HOW TO COMPLETE THIS TASK:
Look through the data below. Show each line where the string "คณะน" occurs.

(Collection entries)
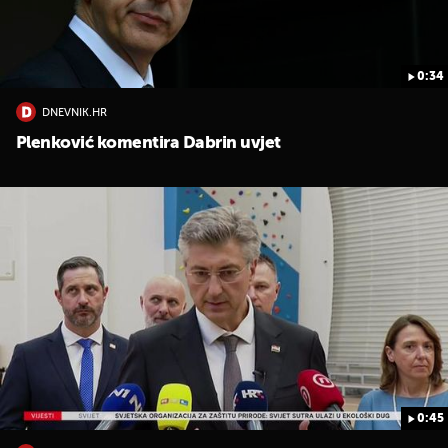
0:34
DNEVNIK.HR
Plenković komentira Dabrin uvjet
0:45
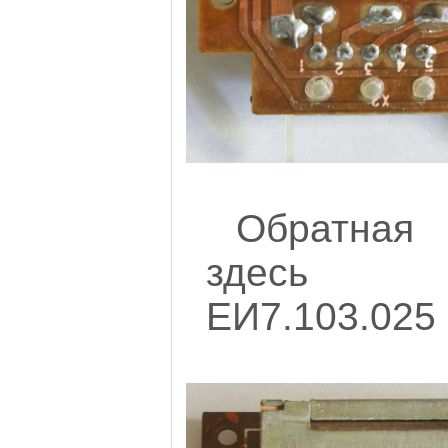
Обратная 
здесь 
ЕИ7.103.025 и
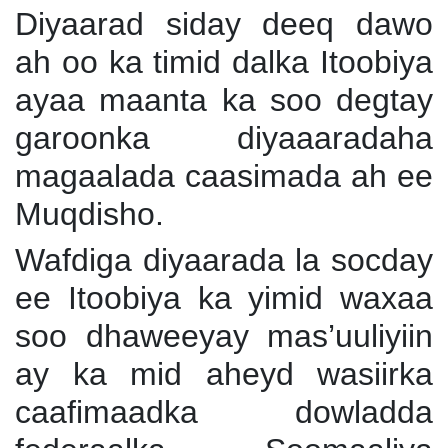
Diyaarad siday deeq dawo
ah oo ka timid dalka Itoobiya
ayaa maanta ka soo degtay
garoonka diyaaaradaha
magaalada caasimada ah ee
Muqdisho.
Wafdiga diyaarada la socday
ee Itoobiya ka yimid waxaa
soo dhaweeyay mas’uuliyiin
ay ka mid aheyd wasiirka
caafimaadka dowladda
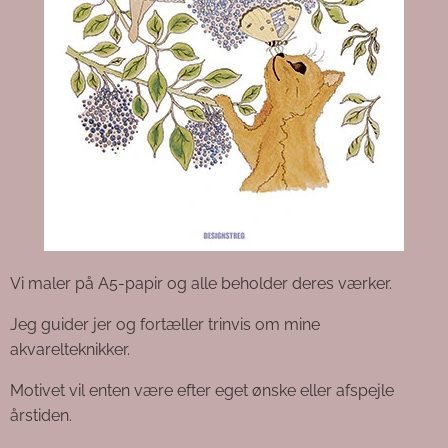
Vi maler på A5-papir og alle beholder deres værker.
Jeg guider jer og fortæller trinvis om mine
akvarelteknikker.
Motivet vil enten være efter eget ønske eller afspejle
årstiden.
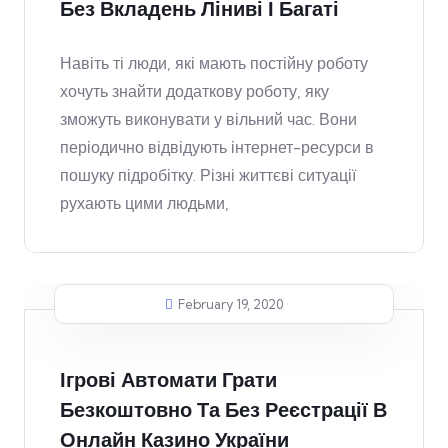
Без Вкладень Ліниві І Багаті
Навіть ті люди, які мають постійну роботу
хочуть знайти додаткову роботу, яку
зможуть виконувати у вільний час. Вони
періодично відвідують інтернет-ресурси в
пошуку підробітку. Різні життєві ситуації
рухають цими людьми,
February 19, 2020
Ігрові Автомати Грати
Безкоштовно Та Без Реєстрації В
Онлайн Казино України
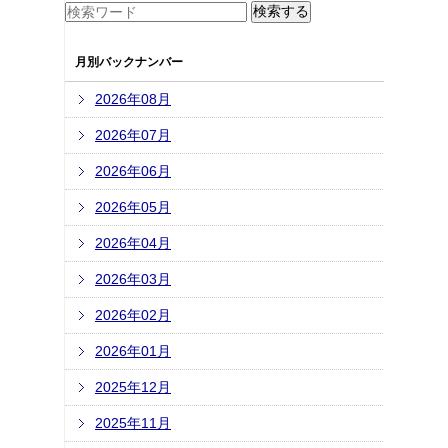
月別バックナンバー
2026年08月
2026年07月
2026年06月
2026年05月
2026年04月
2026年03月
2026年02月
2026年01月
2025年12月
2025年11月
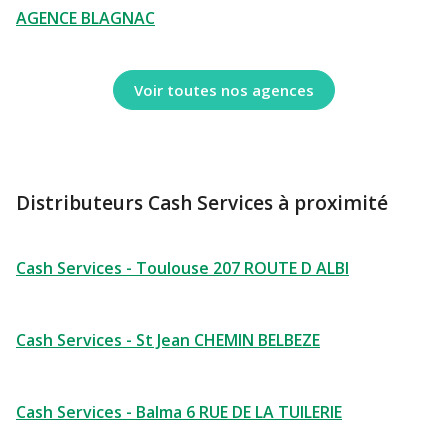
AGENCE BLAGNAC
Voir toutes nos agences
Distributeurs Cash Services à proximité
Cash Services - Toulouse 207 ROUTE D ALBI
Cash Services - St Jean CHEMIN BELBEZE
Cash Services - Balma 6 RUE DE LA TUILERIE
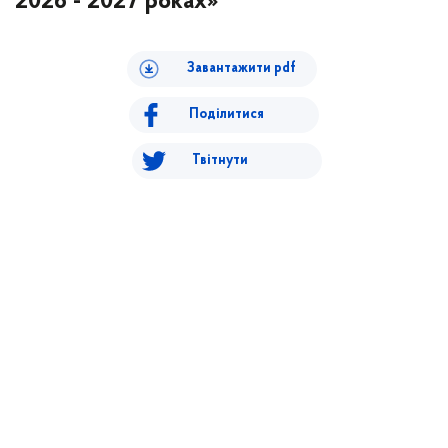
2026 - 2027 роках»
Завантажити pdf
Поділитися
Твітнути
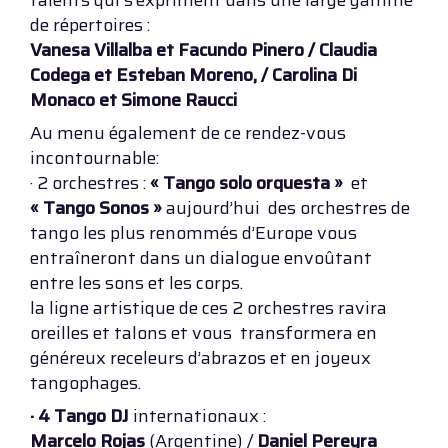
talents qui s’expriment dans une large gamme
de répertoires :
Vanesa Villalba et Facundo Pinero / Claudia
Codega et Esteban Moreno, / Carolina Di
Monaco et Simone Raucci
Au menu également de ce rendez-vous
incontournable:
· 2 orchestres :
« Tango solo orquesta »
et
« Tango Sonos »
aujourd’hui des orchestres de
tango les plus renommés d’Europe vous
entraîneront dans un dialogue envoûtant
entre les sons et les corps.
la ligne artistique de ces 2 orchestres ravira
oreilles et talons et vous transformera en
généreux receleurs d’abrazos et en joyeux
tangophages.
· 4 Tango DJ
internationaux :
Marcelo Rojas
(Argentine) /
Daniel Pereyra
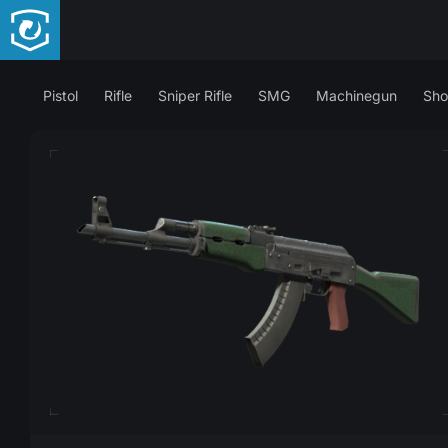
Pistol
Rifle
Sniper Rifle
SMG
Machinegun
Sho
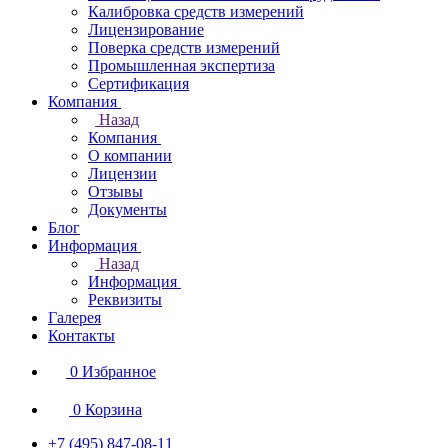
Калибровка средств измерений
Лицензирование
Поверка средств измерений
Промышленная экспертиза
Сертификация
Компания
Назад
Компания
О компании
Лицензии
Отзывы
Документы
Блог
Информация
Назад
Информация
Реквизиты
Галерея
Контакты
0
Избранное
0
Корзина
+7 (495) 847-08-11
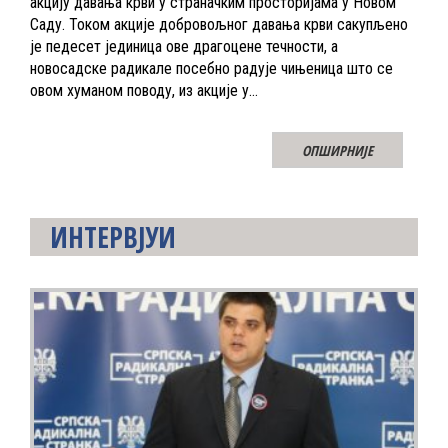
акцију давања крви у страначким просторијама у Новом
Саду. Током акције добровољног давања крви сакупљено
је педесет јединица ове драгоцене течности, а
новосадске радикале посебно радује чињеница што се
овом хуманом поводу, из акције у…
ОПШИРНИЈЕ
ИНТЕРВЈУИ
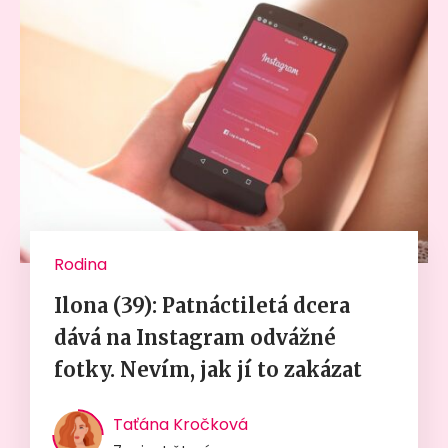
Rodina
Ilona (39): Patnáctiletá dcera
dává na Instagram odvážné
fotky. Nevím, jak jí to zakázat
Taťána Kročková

==

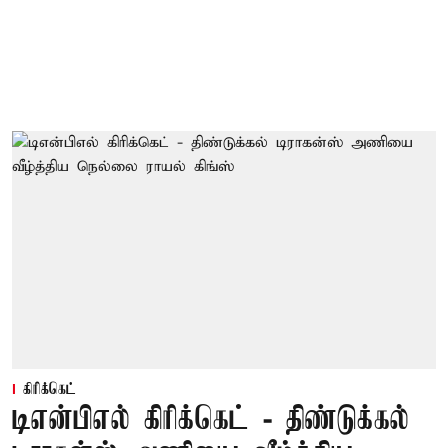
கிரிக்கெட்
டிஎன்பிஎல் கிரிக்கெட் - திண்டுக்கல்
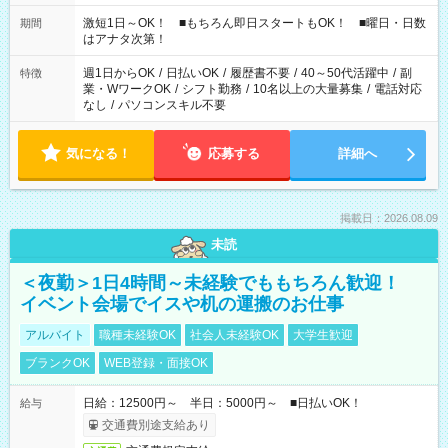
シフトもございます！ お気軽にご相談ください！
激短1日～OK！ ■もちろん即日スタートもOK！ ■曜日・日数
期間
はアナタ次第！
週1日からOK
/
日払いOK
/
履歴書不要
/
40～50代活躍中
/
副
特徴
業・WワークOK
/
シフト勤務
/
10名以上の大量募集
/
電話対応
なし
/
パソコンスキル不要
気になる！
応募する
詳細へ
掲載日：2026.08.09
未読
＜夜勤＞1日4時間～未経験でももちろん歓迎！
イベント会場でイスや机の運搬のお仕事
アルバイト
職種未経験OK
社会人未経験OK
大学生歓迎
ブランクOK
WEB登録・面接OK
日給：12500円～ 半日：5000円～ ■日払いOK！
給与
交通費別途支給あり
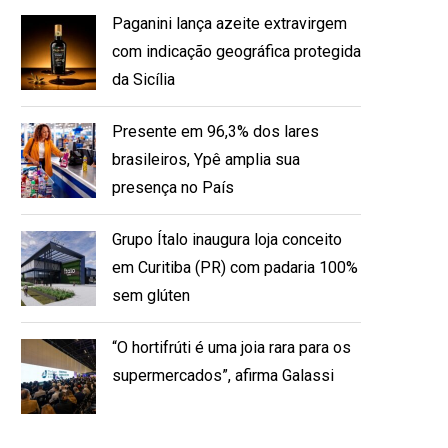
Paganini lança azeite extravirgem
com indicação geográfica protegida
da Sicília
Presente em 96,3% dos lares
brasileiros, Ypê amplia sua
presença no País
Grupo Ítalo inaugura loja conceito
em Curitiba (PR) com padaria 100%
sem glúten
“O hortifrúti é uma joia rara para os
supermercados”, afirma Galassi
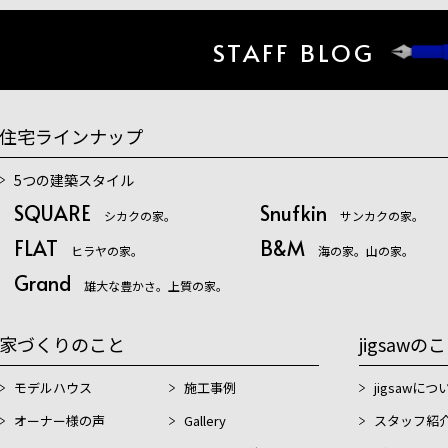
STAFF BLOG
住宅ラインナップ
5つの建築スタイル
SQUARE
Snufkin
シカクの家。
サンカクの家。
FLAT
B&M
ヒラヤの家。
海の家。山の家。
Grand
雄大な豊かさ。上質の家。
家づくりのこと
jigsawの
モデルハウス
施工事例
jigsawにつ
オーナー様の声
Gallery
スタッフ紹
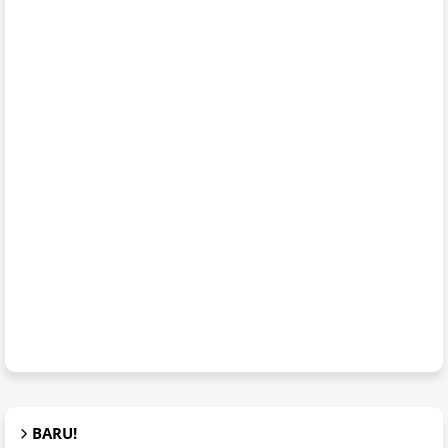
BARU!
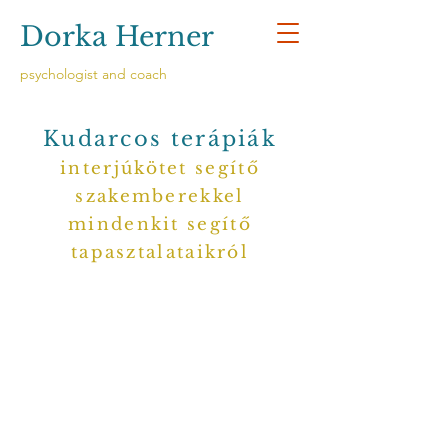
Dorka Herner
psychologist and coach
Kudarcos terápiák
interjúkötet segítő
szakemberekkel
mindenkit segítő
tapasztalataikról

---

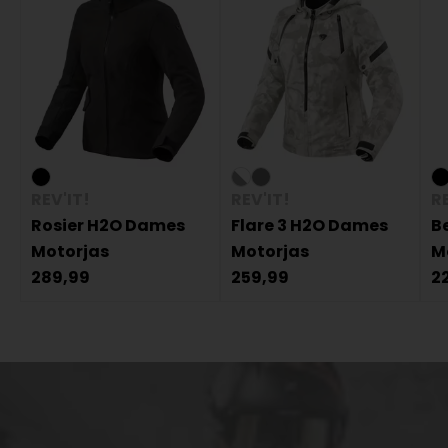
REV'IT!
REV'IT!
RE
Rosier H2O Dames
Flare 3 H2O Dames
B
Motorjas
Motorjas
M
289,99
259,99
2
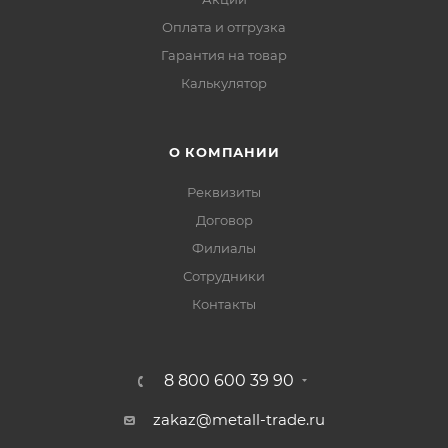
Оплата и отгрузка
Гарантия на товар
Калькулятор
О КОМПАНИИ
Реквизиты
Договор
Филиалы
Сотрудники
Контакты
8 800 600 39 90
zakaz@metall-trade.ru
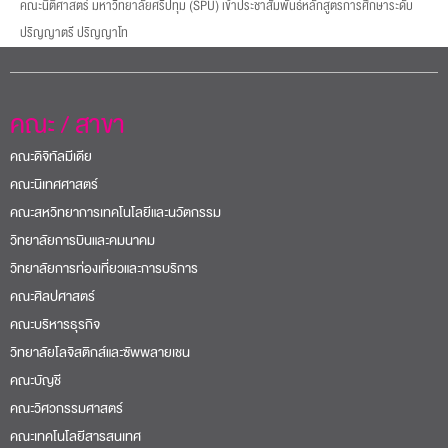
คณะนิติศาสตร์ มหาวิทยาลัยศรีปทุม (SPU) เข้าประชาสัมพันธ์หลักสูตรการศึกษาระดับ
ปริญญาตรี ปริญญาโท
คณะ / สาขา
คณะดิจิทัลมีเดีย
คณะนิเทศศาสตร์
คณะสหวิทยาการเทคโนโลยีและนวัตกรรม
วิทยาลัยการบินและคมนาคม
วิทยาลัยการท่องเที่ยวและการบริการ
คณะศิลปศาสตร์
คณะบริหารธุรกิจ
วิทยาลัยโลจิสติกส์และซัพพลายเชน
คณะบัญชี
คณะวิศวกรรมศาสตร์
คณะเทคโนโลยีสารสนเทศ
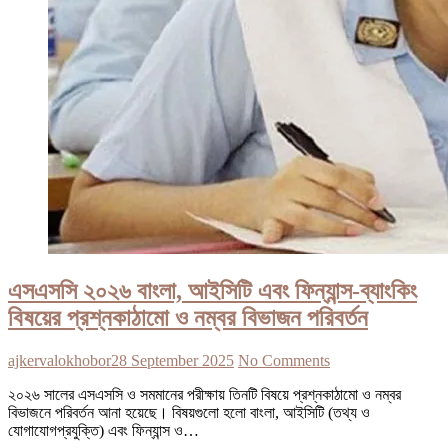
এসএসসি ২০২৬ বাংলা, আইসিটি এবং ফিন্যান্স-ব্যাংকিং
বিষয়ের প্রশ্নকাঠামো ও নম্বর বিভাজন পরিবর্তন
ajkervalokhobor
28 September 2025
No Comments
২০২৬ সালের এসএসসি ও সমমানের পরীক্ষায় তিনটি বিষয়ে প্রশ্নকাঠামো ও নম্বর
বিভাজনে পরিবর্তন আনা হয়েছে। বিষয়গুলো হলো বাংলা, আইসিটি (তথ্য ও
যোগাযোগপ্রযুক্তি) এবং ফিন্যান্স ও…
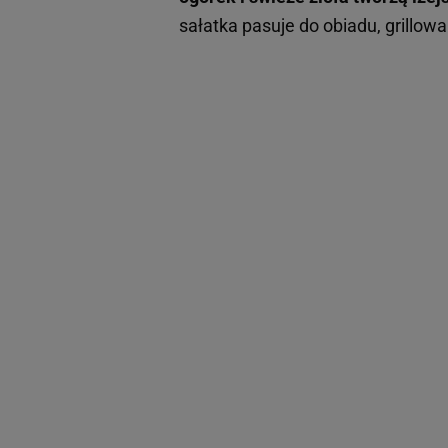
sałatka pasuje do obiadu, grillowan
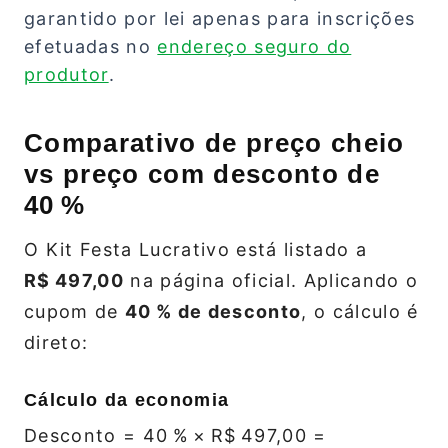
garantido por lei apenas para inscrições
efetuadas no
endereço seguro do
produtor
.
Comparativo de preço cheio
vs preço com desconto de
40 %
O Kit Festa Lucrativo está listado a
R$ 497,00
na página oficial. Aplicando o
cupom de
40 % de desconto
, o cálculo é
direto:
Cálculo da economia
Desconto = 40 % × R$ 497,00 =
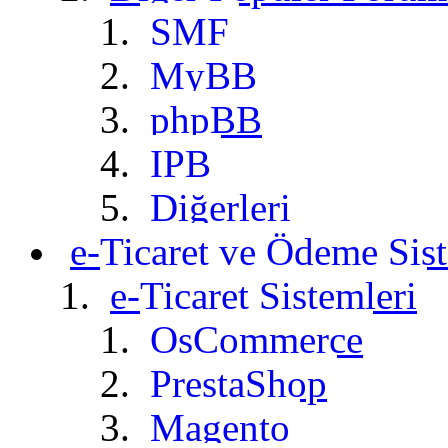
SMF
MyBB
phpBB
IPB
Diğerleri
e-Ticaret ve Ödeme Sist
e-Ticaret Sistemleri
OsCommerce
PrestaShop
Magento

RESPONSE AREA:
คณะนิติศาสตร์ มหาวิทยาลัยศรีปทุม (SPU) เข้าประชาสัมพันธ์หลักสูตรการศึกษาระดับ
คณะนิเทศศาสตร์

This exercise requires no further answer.